Por Yadira Aguagallo @yadira_lach

Creo, honestamente, que las intenciones de la ministra María Brown eran buenas al decir que ninguno de los 147 niños, niñas y adolescentes asesinados en el país, de enero a junio de este año, ha muerto dentro de un centro educativo. Creo con sinceridad que su objetivo era defender la importancia del espacio escolar como una zona que también funciona como sistema de protección. En junio de 2021, cuando aún se vivían los estragos de la pandemia, el Fondo de las Naciones Unidas para la Infancia (Unicef) exhortó al gobierno ecuatoriano a reabrir las escuelas como una estrategia para combatir la desnutrición y la violencia contra la niñez, toda vez que los hogares también son lugares inseguros y las escuelas permiten otras mediaciones.

El problema, sin embargo, es que un vocero debería tener por regla general no minimizar los hechos, sobre todo en un país en el que la realidad nos supera a diario; en el que el sentimiento generalizado es el de estar perdiendo toda posibilidad de una vida digna; en el que la desconfianza hacia lo estatal es la tónica (solo el 10,82% de encuestados por Perfiles de Opinión en agosto pasado sienten confianza en el Estado).

Esos 147 niños y niñas asesinados en vías públicas, en sus casas, en parques, como lo ha relatado la ministra usando cifras de la Policía Nacional, son la constancia de que la violencia no discrimina, de que no está enfocada en personas con antecedentes policiales, de que es una especie de ruleta rusa en la que todos participamos; unos con más vulnerabilidad que otros por supuesto, atravesado por las desigualdades estructurales, pero todos, al fin y al cabo.

La cifra del horror

Por eso, decir que no han sido víctimas dentro de los centros educativos no es suficiente, a pesar de las buenas intenciones, porque esa cifra nos dice que el Estado no es capaz de defenderlos, de asegurarles condiciones mínimas. Porque sus muertes hablan también del desmantelamiento de la institucionalidad, de la ausencia de políticas públicas, que van más allá de las escuelas, porque no hay otros o más espacios que puedan acoger a los menores para ofrecerles una alternativa de desarrollo.

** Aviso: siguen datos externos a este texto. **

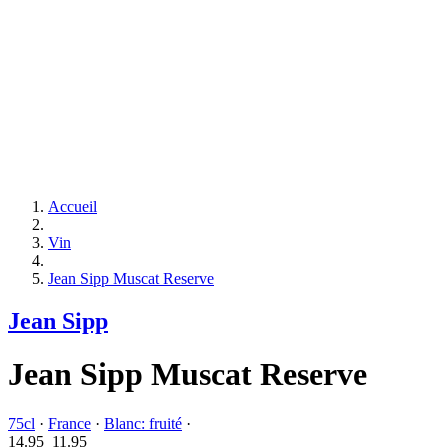
Accueil
Vin
Jean Sipp Muscat Reserve
Jean Sipp
Jean Sipp Muscat Reserve
75cl
·
France
·
Blanc: fruité
·
14.95
11.
95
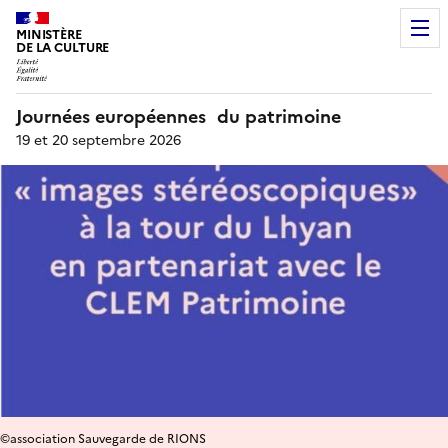
MINISTÈRE
DE LA CULTURE
Journées européennes du patrimoine
19 et 20 septembre 2026
©association Sauvegarde de RIONS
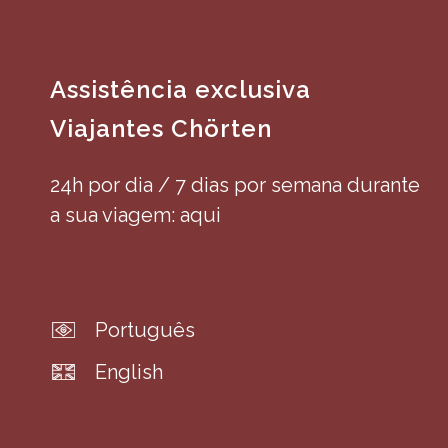
Assistência exclusiva
Viajantes Chörten
24h por dia / 7 dias por semana durante
a sua viagem: aqui
Português
English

En 2020 fueron 57 los niños, niñas y adolescentes asesinados; en 2021, la cifra ascendió a 92; para el 2022, 192 menores, 80 de ellos bebés, fueron víctimas colaterales de la guerra que se libra en las calles del país, de acuerdo con las estadísticas. Solo en seis meses de 2023, el número llegó a 147 y es probable que al cierre del año nuevamente rompamos un récord que además de los datos refleja indolencia y falta de acciones para, por lo menos, frenar estas muertes.

Tanto es el impacto de esta realidad que existe incluso el Día Internacional de los Niños Víctimas Inocentes de la Agresión, que tiene por objetivo dar a conocer el horror indescriptible de que los menores sean asesinados y agredidos en medio de conflictos. Existe este día para que esos números no sean solo datos, para que no se naturalice, para que esa evidencia nos haga actuar.

Porque, si bien frenar la violencia es una responsabilidad que recae sobre el Estado y el gobierno, hay varios frentes de acción de los que no estamos exentos. El mío es el discurso y desde esa trinchera interpelo.


Yadira Aguagallo es periodista y experta en generación de contenidos para manejo de crisis y diseño de estrategias de comunicación para situaciones de alto impacto. Es magíster en Gestión del Desarrollo (PUCE) y tiene un posgrado en Comunicación y Cultura (Flacso Argentina).